Best Of Best Poster Oral Clinical Oncology Society of Australia Annual Scientific Meeting 2017

Just as I expected: The impact of pre-treatment response expectancies of radiotherapy toxicities (#136)

Elise J Devlin 1 , Hayley S Whitford 2 , Linley A Denson 1 , Andrew E Potter 3
  1. The University of Adelaide, Adelaide, SOUTH AUSTRALIA, Australia
  2. Division of Health Sciences, Sansom Institute for Health Research, Adelaide, South Australia, Australia
  3. Royal Adelaide Hospital, Adelaide, South Australia, Australia


Research based predominantly on females undergoing chemotherapy, has indicated patients’ pre-treatment response expectancies of treatment side-effects often predicts their subsequent toxicity experience; therefore, screening for high expectancies may identify those requiring additional support. This study investigated the predictive strength of expectancies above and beyond known and unique influences, in a novel, homogenous cohort and treatment modality; men with prostate cancer undergoing a similar dose of radiotherapy.

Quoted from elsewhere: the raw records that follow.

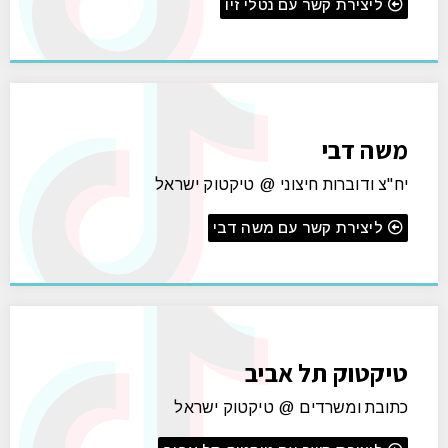
ליצירת קשר עם נטלי זיו
משה דבי
יח"צ ודוברות חיצוני @ טיקטוק ישראל
ליצירת קשר עם משה דבי
טיקטוק תל אביב
כתובת ומשרדים @ טיקטוק ישראל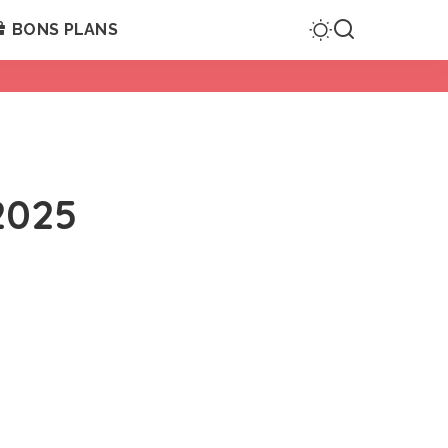
BONS PLANS
2025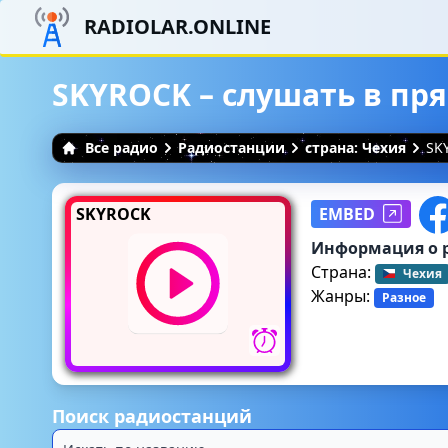
RADIOLAR.ONLINE
SKYROCK – слушать в пр
Все радио
Радиостанции
страна: Чехия
SK
SKYROCK
EMBED
Информация о 
Страна:
Чехия
Жанры:
Разное
Поиск радиостанций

A longitudinal, within-participant design requiring 30 patients, accrued 35 men with prostate cancer, naïve to external beam radiation therapy (EBRT), who completed baseline measures 4-weeks before commencing 7.5 weeks of weekday treatment. These included study-specific assessments of toxicity expectancies (visual analogue scales; VAS, 0-100), baseline symptoms, demographics, standardised measures of emotional state (Depression Anxiety and Stress Scale 21; DASS21), and coping style (Mental Adjustment to Cancer; MAC Scale). Two-weeks into EBRT, current toxicity experience was assessed alongside future expectancies, relevant to toxicity experience measured again at the 7-week point.


Controlling emotional state, coping style, and demographic/health variables, a series of multiple linear regressions found pre-treatment expectancies uniquely predicted six toxicity experiences (p<0.05) 2-weeks into treatment, contributing 12-39% of explained variance (β=0.39-0.67), despite toxicities not medically expected until approximately 5 weeks into EBRT. Expectancies assessed 2-weeks into treatment uniquely predicted seven toxicities (p<0.05) experienced 7-weeks into EBRT, explaining 23-60% of the variance (β=0.49-0.94). Sexual side-effect expectancies revealed the strongest associations with their experience (β=0.46-0.94; p<0.01), particularly by 7-weeks.


Side-effect expectancies predict patient experience of multiple toxicities throughout EBRT. Controlling multiple influences, expectancies of sexual side-effects have the strongest effect on experience across radiotherapy for men. Although medically expected in EBRT, findings suggest psychosomatic influence given early associations in treatment for six side-effects. Sexual and other prominent toxicities require a substantial focus on psychological intervention in practice and further replication.